● **What is expected**
Using the data below, copy each line that includes the word "edit".

[Bounding box prediction data]
= = = =

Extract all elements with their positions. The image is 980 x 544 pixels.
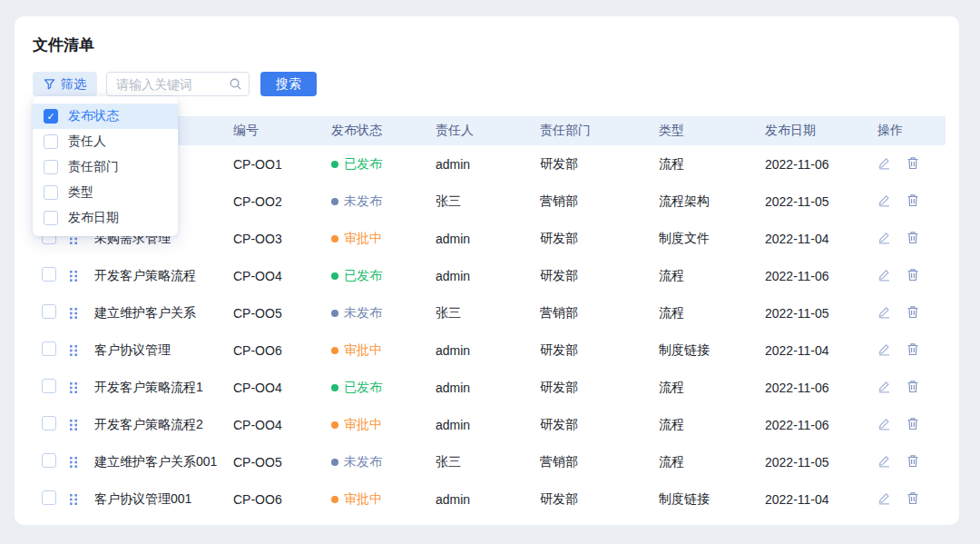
file-date: 2022-11-06: [765, 157, 877, 172]
row-checkbox[interactable]: [42, 490, 56, 505]
delete-icon[interactable]: [906, 193, 919, 210]
drag-handle-icon[interactable]: [69, 270, 94, 282]
filter-button-label: 筛选: [61, 76, 86, 93]
status-badge: 审批中: [331, 491, 382, 508]
file-name: 开发客户策略流程: [94, 268, 233, 284]
page-title: 文件清单: [33, 35, 94, 55]
file-code: CP-OO6: [233, 343, 331, 358]
delete-icon[interactable]: [906, 156, 919, 173]
checkbox-icon[interactable]: ✓: [44, 160, 58, 174]
table-row: 客户协议管理 CP-OO6 审批中 admin 研发部 制度链接 2022-11…: [33, 331, 946, 369]
file-code: CP-OO4: [233, 269, 331, 283]
delete-icon[interactable]: [906, 231, 919, 247]
filter-button[interactable]: 筛选: [33, 72, 97, 96]
file-date: 2022-11-06: [765, 269, 877, 283]
filter-option-label: 类型: [68, 184, 93, 201]
checkbox-icon[interactable]: ✓: [44, 134, 58, 149]
table-row: 建立维护客户关系 CP-OO5 未发布 张三 营销部 流程 2022-11-05: [33, 294, 946, 331]
edit-icon[interactable]: [877, 193, 891, 210]
header-type: 类型: [659, 123, 765, 139]
row-checkbox[interactable]: [42, 379, 56, 393]
checkbox-checked-icon[interactable]: ✓: [44, 109, 58, 124]
file-department: 研发部: [540, 380, 659, 396]
status-label: 已发布: [344, 268, 382, 284]
drag-handle-icon[interactable]: [69, 307, 94, 320]
filter-funnel-icon: [44, 78, 55, 90]
file-name: 开发客户策略流程2: [94, 417, 233, 433]
search-button[interactable]: 搜索: [260, 72, 317, 96]
file-department: 研发部: [540, 156, 659, 173]
file-department: 研发部: [540, 231, 659, 247]
file-date: 2022-11-05: [765, 455, 877, 470]
status-label: 审批中: [344, 491, 382, 508]
status-dot-icon: [331, 310, 338, 317]
filter-option-label: 发布状态: [68, 108, 119, 124]
row-checkbox[interactable]: [42, 453, 56, 468]
edit-icon[interactable]: [877, 380, 891, 396]
drag-handle-icon[interactable]: [69, 381, 94, 394]
file-department: 研发部: [540, 417, 659, 433]
file-code: CP-OO6: [233, 492, 331, 507]
status-dot-icon: [331, 347, 338, 354]
file-date: 2022-11-05: [765, 194, 877, 209]
status-dot-icon: [331, 272, 338, 280]
row-checkbox[interactable]: [42, 304, 56, 319]
file-date: 2022-11-05: [765, 306, 877, 321]
delete-icon[interactable]: [906, 342, 919, 359]
delete-icon[interactable]: [906, 380, 919, 396]
file-type: 流程架构: [659, 193, 765, 210]
file-owner: admin: [436, 269, 540, 283]
status-badge: 审批中: [331, 231, 382, 247]
status-badge: 未发布: [331, 193, 382, 210]
filter-option-label: 责任部门: [68, 159, 119, 175]
status-label: 审批中: [344, 342, 382, 359]
file-department: 营销部: [540, 305, 659, 321]
file-owner: 张三: [436, 193, 540, 210]
file-code: CP-OO3: [233, 232, 331, 246]
drag-handle-icon[interactable]: [69, 419, 94, 431]
file-code: CP-OO1: [233, 157, 331, 172]
file-date: 2022-11-04: [765, 492, 877, 507]
delete-icon[interactable]: [906, 454, 919, 470]
status-dot-icon: [331, 161, 338, 168]
filter-option-owner[interactable]: ✓ 责任人: [33, 129, 178, 154]
status-label: 审批中: [344, 417, 382, 433]
edit-icon[interactable]: [877, 268, 891, 284]
row-checkbox[interactable]: [42, 341, 56, 356]
file-owner: admin: [436, 381, 540, 395]
status-label: 未发布: [344, 305, 382, 321]
file-department: 研发部: [540, 342, 659, 359]
drag-handle-icon[interactable]: [69, 493, 94, 506]
checkbox-icon[interactable]: ✓: [44, 211, 58, 225]
file-department: 研发部: [540, 491, 659, 508]
file-type: 制度文件: [659, 231, 765, 247]
row-checkbox[interactable]: [42, 267, 56, 282]
search-icon: [229, 77, 242, 94]
delete-icon[interactable]: [906, 417, 919, 433]
edit-icon[interactable]: [877, 342, 891, 359]
edit-icon[interactable]: [877, 305, 891, 321]
filter-option-publish-date[interactable]: ✓ 发布日期: [33, 205, 178, 231]
delete-icon[interactable]: [906, 491, 919, 508]
delete-icon[interactable]: [906, 305, 919, 321]
edit-icon[interactable]: [877, 231, 891, 247]
file-type: 流程: [659, 417, 765, 433]
delete-icon[interactable]: [906, 268, 919, 284]
drag-handle-icon[interactable]: [69, 344, 94, 357]
status-label: 审批中: [344, 231, 382, 247]
drag-handle-icon[interactable]: [69, 456, 94, 469]
filter-option-department[interactable]: ✓ 责任部门: [33, 154, 178, 180]
edit-icon[interactable]: [877, 417, 891, 433]
file-type: 流程: [659, 156, 765, 173]
header-status: 发布状态: [331, 123, 436, 139]
header-department: 责任部门: [540, 123, 659, 139]
edit-icon[interactable]: [877, 491, 891, 508]
edit-icon[interactable]: [877, 156, 891, 173]
filter-option-publish-status[interactable]: ✓ 发布状态: [33, 104, 178, 129]
file-owner: admin: [436, 157, 540, 172]
filter-option-type[interactable]: ✓ 类型: [33, 180, 178, 205]
row-checkbox[interactable]: [42, 416, 56, 430]
edit-icon[interactable]: [877, 454, 891, 470]
checkbox-icon[interactable]: ✓: [44, 185, 58, 200]
file-name: 建立维护客户关系001: [94, 454, 233, 470]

= = = =

● **Written solution**
edit-icon[interactable]: [877, 193, 891, 210]
edit-icon[interactable]: [877, 380, 891, 396]
edit-icon[interactable]: [877, 268, 891, 284]
edit-icon[interactable]: [877, 342, 891, 359]
edit-icon[interactable]: [877, 305, 891, 321]
edit-icon[interactable]: [877, 231, 891, 247]
edit-icon[interactable]: [877, 417, 891, 433]
edit-icon[interactable]: [877, 491, 891, 508]
edit-icon[interactable]: [877, 156, 891, 173]
edit-icon[interactable]: [877, 454, 891, 470]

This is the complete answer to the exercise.